## Python challenges

This notebook includes a series of challenges to test your Python coding skills. If you get stuck, try googling for answers. If you don't understand *why* a particular answer works, try searching for the answer to that question. Revisit old tutorials from this class as needed, and finally, turn to the course chatroom for help. Best of luck.

In [None]:
# required software
# conda install numpy pandas toyplot requests -c conda-forge

In [1]:
import requests
import numpy as np
import pandas as pd
import toyplot

### Challenge 1: 
Execute the code cell below to see an example of how it works. 
Use markdown in the cell after the code-block to describe the function `random_words_api`. Try to be descriptive about what each step of code in this function does, and why it works. 

In [2]:
def random_words_api(nwords=10):
    "no docstring"
    URL = "https://random-word-api.herokuapp.com/word"
    response = requests.get(url=URL, params={"number": nwords})
    return response.json()

# demonstration
random_words_api(5)

['squilgee', 'webfoot', 'humifications', 'vegetists', 'bracted']

**Description:** The function ``random_words_api`` queries a web app on a public Heroku server, which hosts a collection of words.  There is one integer argument *nwords* which sets the number of words queried (default is 10).

The variable *URL* defines the web address of the app.

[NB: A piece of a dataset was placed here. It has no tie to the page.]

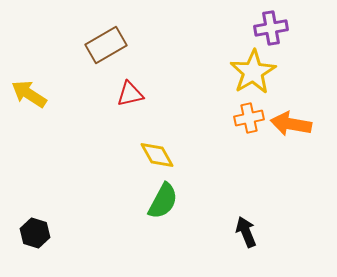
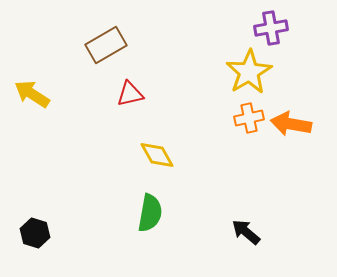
yellow star: moved 4 px left
yellow arrow: moved 3 px right
green semicircle: moved 13 px left, 12 px down; rotated 18 degrees counterclockwise
black arrow: rotated 28 degrees counterclockwise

The variable *response* saves the results of a GET request.  The *url* (lowercase) argument is the *URL* (uppercase) variable defined earlier.  The *params* argument is a dictionary with one key-value pair: "number" as the key, and the function-level argument *nwords* as the value.  The GET request takes the URL argument and appends the string "/word?number=nwords" where *nwords* is replaced by the provided function-level argument.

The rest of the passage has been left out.